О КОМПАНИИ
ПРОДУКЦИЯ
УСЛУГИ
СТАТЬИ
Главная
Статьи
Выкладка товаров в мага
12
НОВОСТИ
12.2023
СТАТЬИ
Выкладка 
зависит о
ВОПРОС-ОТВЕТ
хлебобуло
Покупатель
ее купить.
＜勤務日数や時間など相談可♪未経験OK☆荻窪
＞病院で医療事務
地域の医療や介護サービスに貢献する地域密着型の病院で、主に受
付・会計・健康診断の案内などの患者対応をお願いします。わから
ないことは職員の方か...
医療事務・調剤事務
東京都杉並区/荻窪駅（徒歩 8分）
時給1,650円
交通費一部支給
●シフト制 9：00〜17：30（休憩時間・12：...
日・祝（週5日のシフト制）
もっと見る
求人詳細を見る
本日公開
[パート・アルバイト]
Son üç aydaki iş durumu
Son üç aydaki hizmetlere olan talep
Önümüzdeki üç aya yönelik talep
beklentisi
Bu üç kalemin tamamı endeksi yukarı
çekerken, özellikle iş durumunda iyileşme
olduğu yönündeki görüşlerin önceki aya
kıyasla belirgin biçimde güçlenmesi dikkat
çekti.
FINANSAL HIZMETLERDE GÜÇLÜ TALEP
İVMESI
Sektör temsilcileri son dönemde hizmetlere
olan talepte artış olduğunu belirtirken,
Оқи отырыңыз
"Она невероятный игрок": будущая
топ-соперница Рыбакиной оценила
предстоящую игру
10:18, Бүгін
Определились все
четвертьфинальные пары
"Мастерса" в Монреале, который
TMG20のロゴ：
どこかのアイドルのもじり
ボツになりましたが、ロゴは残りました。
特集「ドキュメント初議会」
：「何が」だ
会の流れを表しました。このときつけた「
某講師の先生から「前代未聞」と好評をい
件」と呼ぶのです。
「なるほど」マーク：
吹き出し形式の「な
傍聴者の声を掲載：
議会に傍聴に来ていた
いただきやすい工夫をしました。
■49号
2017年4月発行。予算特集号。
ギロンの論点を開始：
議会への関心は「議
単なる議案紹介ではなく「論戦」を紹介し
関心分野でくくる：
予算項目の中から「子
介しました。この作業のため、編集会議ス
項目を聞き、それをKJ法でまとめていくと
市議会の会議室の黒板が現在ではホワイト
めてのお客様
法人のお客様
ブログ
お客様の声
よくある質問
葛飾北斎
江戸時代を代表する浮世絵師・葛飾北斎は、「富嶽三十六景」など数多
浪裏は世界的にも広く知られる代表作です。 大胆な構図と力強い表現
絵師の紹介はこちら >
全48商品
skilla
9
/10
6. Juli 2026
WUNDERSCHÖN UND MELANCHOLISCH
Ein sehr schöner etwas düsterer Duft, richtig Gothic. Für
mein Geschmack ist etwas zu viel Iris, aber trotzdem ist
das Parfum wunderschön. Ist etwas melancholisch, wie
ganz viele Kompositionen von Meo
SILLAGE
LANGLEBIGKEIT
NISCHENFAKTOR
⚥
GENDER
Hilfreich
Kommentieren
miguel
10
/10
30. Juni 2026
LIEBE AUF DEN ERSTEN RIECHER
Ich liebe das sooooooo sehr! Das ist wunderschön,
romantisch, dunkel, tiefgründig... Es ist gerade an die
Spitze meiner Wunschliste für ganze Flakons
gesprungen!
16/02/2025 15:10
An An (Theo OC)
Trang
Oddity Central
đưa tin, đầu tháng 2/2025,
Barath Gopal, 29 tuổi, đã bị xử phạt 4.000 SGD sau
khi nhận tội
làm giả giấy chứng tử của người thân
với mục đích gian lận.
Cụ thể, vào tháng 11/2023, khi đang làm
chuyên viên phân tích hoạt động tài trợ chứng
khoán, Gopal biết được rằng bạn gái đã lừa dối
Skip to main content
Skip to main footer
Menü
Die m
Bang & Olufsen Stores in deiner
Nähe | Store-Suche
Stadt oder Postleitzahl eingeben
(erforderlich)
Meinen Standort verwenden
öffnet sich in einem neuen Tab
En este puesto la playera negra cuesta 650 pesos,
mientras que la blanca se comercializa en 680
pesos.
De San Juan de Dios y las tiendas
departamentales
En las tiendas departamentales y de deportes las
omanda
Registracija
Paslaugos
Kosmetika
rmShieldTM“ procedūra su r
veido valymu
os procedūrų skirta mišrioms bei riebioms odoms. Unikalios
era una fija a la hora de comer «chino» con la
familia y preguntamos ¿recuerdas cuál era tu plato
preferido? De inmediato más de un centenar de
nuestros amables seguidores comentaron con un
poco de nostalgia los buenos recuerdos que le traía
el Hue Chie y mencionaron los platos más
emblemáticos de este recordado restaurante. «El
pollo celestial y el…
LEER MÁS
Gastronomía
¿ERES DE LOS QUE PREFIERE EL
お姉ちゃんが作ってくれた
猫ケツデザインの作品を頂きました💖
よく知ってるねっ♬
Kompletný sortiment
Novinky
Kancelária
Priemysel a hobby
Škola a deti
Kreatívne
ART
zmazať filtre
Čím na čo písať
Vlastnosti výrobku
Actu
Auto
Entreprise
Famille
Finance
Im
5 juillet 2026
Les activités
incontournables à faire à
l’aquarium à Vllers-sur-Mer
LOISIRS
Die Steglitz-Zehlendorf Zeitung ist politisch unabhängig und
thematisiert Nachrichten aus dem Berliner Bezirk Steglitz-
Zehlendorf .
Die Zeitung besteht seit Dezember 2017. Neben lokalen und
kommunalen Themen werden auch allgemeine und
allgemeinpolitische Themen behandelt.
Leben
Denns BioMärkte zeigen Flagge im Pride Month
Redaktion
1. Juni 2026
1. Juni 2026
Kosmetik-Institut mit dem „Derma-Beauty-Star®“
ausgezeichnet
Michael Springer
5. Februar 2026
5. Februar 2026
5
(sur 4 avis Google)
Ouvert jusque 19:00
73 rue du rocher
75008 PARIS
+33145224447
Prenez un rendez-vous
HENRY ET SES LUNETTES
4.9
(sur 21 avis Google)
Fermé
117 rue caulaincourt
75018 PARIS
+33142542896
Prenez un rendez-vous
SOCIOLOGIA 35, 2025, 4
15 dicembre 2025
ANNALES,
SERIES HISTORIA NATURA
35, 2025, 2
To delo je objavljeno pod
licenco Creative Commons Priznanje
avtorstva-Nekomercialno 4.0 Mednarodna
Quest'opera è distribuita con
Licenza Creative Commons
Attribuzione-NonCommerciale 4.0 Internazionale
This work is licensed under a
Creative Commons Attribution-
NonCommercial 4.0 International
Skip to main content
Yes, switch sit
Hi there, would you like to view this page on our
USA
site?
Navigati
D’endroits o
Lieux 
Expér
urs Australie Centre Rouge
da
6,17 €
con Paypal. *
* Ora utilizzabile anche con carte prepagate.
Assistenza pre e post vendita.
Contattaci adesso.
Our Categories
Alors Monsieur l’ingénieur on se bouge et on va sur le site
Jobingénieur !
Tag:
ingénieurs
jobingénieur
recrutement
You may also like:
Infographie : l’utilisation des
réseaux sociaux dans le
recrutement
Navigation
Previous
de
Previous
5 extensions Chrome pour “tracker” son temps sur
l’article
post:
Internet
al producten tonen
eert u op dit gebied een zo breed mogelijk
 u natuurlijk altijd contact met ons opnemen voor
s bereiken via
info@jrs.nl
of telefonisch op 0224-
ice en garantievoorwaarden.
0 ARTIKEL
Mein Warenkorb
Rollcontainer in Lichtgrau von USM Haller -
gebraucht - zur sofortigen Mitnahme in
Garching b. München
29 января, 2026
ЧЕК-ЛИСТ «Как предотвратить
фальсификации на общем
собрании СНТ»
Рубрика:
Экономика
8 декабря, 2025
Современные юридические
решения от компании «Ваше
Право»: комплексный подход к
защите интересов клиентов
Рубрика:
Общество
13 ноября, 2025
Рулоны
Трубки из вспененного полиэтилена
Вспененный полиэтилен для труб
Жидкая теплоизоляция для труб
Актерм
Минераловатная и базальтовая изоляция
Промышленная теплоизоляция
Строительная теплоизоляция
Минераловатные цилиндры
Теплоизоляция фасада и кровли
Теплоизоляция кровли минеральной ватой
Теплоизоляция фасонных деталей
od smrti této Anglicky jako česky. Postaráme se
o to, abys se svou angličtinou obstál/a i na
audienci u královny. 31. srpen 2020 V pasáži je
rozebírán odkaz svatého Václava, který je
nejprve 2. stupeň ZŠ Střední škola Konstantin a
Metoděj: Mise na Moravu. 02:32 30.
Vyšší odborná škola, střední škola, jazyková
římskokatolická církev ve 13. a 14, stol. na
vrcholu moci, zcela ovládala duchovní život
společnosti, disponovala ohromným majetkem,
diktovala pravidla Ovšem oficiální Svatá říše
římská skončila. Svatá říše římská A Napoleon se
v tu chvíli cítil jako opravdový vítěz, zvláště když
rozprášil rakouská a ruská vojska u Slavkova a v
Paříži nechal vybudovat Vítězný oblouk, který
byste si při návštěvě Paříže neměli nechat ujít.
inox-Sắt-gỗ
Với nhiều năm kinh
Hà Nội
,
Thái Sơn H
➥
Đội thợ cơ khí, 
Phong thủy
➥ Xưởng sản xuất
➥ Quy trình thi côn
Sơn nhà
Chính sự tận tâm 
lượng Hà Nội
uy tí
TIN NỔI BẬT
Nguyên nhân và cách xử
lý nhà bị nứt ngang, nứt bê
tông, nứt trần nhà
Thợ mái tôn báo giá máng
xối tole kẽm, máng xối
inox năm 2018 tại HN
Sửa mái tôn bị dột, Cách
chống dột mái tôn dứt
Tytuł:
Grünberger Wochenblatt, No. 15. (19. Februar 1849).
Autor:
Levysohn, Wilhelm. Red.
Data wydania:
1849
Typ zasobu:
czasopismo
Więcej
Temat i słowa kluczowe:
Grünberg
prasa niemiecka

=====

Using the listing above, return all lines where the word "chứng" occurs.

### Reply to the task:
làm giả giấy chứng tử của người thân
chuyên viên phân tích hoạt động tài trợ chứng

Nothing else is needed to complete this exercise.